Architecture

Overview

FluxGraph is a deterministic signal processing library designed for real-time simulation. This document explains the key architectural decisions, execution model, and design principles.

Design Goals

  1. Determinism - Same inputs always produce same outputs
  2. Performance - Low overhead for real-time execution (<10ms ticks)
  3. Modularity - Easy to add transforms/models
  4. Zero Dependencies - Pure C++17, no external libs
  5. Type Safety - Strong typing, compile-time checks where possible

Core Architecture

Signal-Centric Design

All data flows through signals identified by integer handles (SignalId):

[External Input] -> SignalStore -> [Graph Processing] -> SignalStore -> [External Output]

Benefits:

  • Fast lookups (array indexing, not map searches)
  • Simple synchronization (snapshot-based)
  • Clear data ownership (SignalStore is single source of truth)

Three-Layer Model

+------------------+
|   Application    |  User code sets inputs, reads outputs
+------------------+
         |
+------------------+
|     Engine       |  Orchestrates execution
+------------------+
         |
+------------------+
|   Graph Layer    |  Transforms, Models, Rules
+------------------+
         |
+------------------+
|   SignalStore    |  Central data repository
+------------------+

Layer responsibilities:

  • Application: Drives ticks, manages time
  • Engine: Executes five-stage pipeline, manages execution state
  • Graph: Implements data flow logic (transforms, physics)
  • SignalStore: Holds current simulation state

Five-Stage Tick Execution

Each engine.tick(dt, store) executes five sequential stages:

Stage 1: Pre-Tick Snapshot

snapshot = store.snapshot();

Purpose: Create consistent read view of all signals

Why? Without snapshot, transforms/models would see partially-updated values during execution, breaking determinism. Example problem:

Transform A: output1 = input1 * 2
Transform B: output2 = output1 + 1

Without snapshot:
- Transform A runs, writes output1
- Transform B runs, reads NEW output1 (data race!)

With snapshot:
- Both read from snapshot (old values)
- Both write to store (new values)
- No data races, deterministic order

Stage 2: Model Tick

for (auto& model : models) {
    model->tick(dt, store);
}

Purpose: Update physics models

Why first?
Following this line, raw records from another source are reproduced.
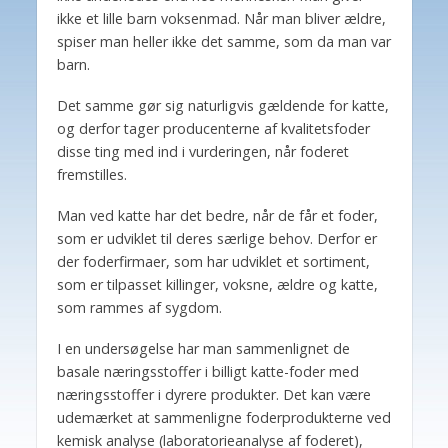
ikke et lille barn voksenmad. Når man bliver ældre,
spiser man heller ikke det samme, som da man var
barn.
Det samme gør sig naturligvis gældende for katte,
og derfor tager producenterne af kvalitetsfoder
disse ting med ind i vurderingen, når foderet
fremstilles.
Man ved katte har det bedre, når de får et foder,
som er udviklet til deres særlige behov. Derfor er
der foderfirmaer, som har udviklet et sortiment,
som er tilpasset killinger, voksne, ældre og katte,
som rammes af sygdom.
I en undersøgelse har man sammenlignet de
basale næringsstoffer i billigt katte-foder med
næringsstoffer i dyrere produkter. Det kan være
udemærket at sammenligne foderprodukterne ved
kemisk analyse (laboratorieanalyse af foderet),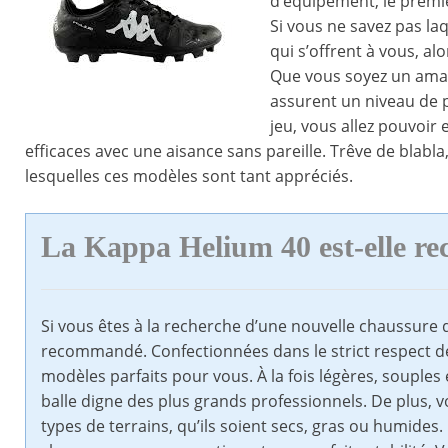
d’équipement, le premie
Si vous ne savez pas la
qui s’offrent à vous, a
Que vous soyez un amat
assurent un niveau de p
jeu, vous allez pouvoir 
efficaces avec une aisance sans pareille. Trêve de blab
lesquelles ces modèles sont tant appréciés.
La Kappa Helium 40 est-elle 
Si vous êtes à la recherche d’une nouvelle chaussure 
recommandé. Confectionnées dans le strict respect de
modèles parfaits pour vous. À la fois légères, souples
balle digne des plus grands professionnels. De plus, v
types de terrains, qu’ils soient secs, gras ou humide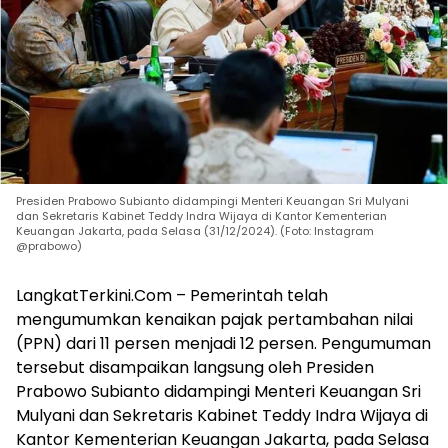
Presiden Prabowo Subianto didampingi Menteri Keuangan Sri Mulyani
dan Sekretaris Kabinet Teddy Indra Wijaya di Kantor Kementerian
Keuangan Jakarta, pada Selasa (31/12/2024). (Foto: Instagram
@prabowo)
LangkatTerkini.Com – Pemerintah telah
mengumumkan kenaikan pajak pertambahan nilai
(PPN) dari 11 persen menjadi 12 persen. Pengumuman
tersebut disampaikan langsung oleh Presiden
Prabowo Subianto didampingi Menteri Keuangan Sri
Mulyani dan Sekretaris Kabinet Teddy Indra Wijaya di
Kantor Kementerian Keuangan Jakarta, pada Selasa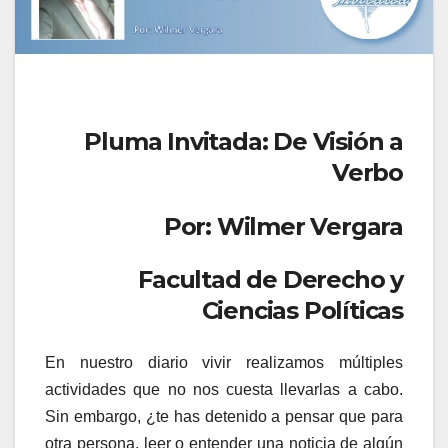
Pluma Invitada: De Visión a
Verbo
Por: Wilmer Vergara
Facultad de Derecho y
Ciencias Políticas
En nuestro diario vivir realizamos múltiples
actividades que no nos cuesta llevarlas a cabo.
Sin embargo, ¿te has detenido a pensar que para
otra persona, leer o entender una noticia de algún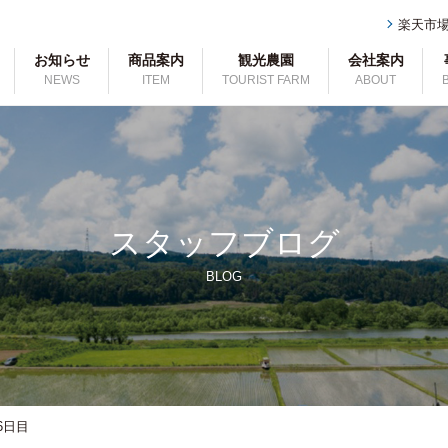
楽天市
お知らせ
商品案内
観光農園
会社案内
NEWS
ITEM
TOURIST FARM
ABOUT
スタッフブログ
BLOG
6日目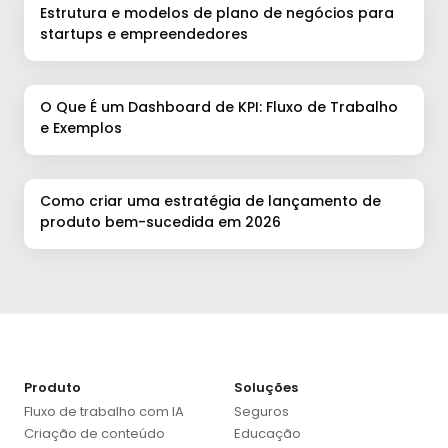
Estrutura e modelos de plano de negócios para
startups e empreendedores
O Que É um Dashboard de KPI: Fluxo de Trabalho
e Exemplos
Como criar uma estratégia de lançamento de
produto bem-sucedida em 2026
Produto
Soluções
Fluxo de trabalho com IA
Seguros
Criação de conteúdo
Educação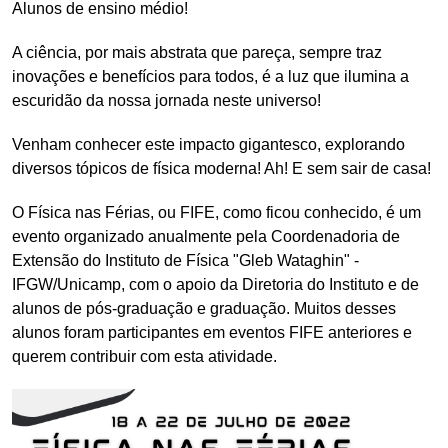
Alunos de ensino médio!
A ciência, por mais abstrata que pareça, sempre traz
inovações e benefícios para todos, é a luz que ilumina a
escuridão da nossa jornada neste universo!
Venham conhecer este impacto gigantesco, explorando
diversos tópicos de física moderna! Ah! E sem sair de casa!
O Física nas Férias, ou FIFE, como ficou conhecido, é um
evento organizado anualmente pela Coordenadoria de
Extensão do Instituto de Física "Gleb Wataghin" -
IFGW/Unicamp, com o apoio da Diretoria do Instituto e de
alunos de pós-graduação e graduação. Muitos desses
alunos foram participantes em eventos FIFE anteriores e
querem contribuir com esta atividade.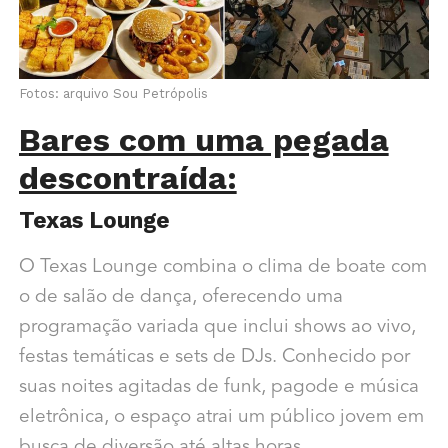
Fotos: arquivo Sou Petrópolis
Bares com uma pegada
descontraída:
Texas Lounge
O Texas Lounge combina o clima de boate com
o de salão de dança, oferecendo uma
programação variada que inclui shows ao vivo,
festas temáticas e sets de DJs. Conhecido por
suas noites agitadas de funk, pagode e música
eletrônica, o espaço atrai um público jovem em
busca de diversão até altas horas.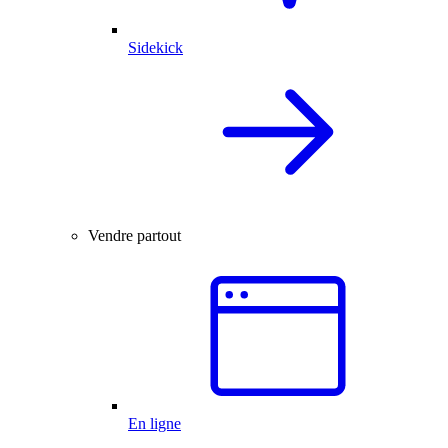
Sidekick
Vendre partout
En ligne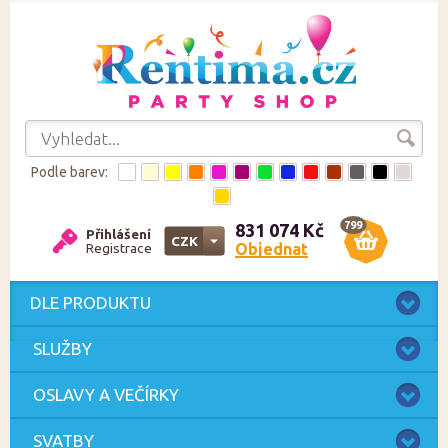
Podle barev:
799
831 074 Kč
Přihlášení
CZK
Objednat
Registrace
CZK
EUR
DLE PRODUKTU
SLUŽBY
OSLAVY A VEČÍRKY
SVATBY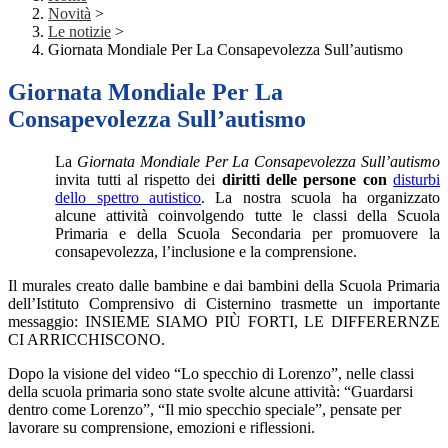
Novità
>
Le notizie
>
Giornata Mondiale Per La Consapevolezza Sull’autismo
Giornata Mondiale Per La
Consapevolezza Sull’autismo
La
Giornata Mondiale Per La Consapevolezza Sull’autismo
invita tutti
al rispetto dei
diritti delle persone con
disturbi
dello spettro autistico
. La nostra scuola ha organizzato
alcune attività coinvolgendo tutte le classi della Scuola
Primaria e della Scuola Secondaria per promuovere la
consapevolezza, l’inclusione e la comprensione.
Il murales creato dalle bambine e dai bambini della Scuola Primaria
dell’Istituto Comprensivo di Cisternino trasmette un importante
messaggio: INSIEME SIAMO PIÙ FORTI, LE DIFFERERNZE
CI ARRICCHISCONO.
Dopo la visione del video “Lo specchio di Lorenzo”, nelle classi
della scuola primaria sono state svolte alcune attività: “Guardarsi
dentro come Lorenzo”, “Il mio specchio speciale”, pensate per
lavorare su comprensione, emozioni e riflessioni.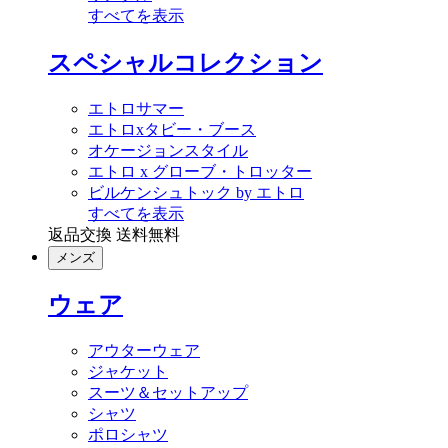
すべてを表示
スペシャルコレクション
エトロサマー
エトロxタビー・ブース
オケージョンスタイル
エトロ x グローブ・トロッター
ビルケンシュトック by エトロ
すべてを表示
返品交換 送料無料
メンズ
ウェア
アウターウェア
ジャケット
スーツ＆セットアップ
シャツ
ポロシャツ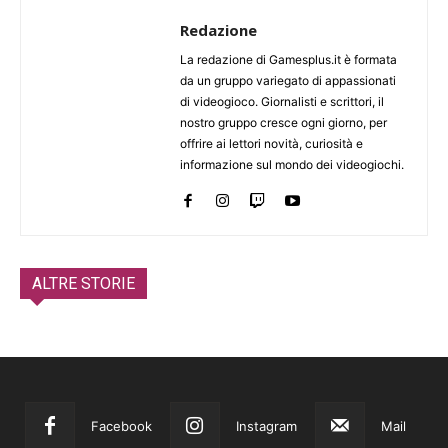
Redazione
La redazione di Gamesplus.it è formata
da un gruppo variegato di appassionati
di videogioco. Giornalisti e scrittori, il
nostro gruppo cresce ogni giorno, per
offrire ai lettori novità, curiosità e
informazione sul mondo dei videogiochi.
ALTRE STORIE
Facebook
Instagram
Mail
Models represent β€œground truth” physics that other stages observe. Temperature, position, pressure, etc. are physics-driven, not data-flow-driven.

Models write directly to SignalStore with physics_driven=true flag. These signals are owned by models, not computed by transforms.

Stage 3: Edge Execution

for (auto& edge : sorted_edges) {
    double input = snapshot.read(edge.source_id);
    double output = edge.transform->apply(input, dt);
    store.write(edge.target_id, output, edge.unit);
}

Purpose: Execute transform chains in topological order

Topological sort ensures:

  • Dependencies execute before dependents
  • No signal read before it’s written
  • Example: If C depends on B depends on A, order is A->B->C

Why after models? Transforms process model outputs (e.g., filtering sensor data).

Stage 4: Rule Evaluation

for (auto& rule : rules) {
    if (rule.evaluate(store)) {
        commands.push(rule.emit_command());
    }
}

Purpose: Evaluate conditions and emit commands

Why after edges? Rules operate on processed signals (post-filtering, post-transform).

Example: Emergency stop based on filtered temperature, not raw sensor.

Stage 5: Post-Tick Write

(Implicit - all writes already committed to store)

Purpose: Store now contains new state for next tick

No explicit stage needed - writes happen during stages 2-4.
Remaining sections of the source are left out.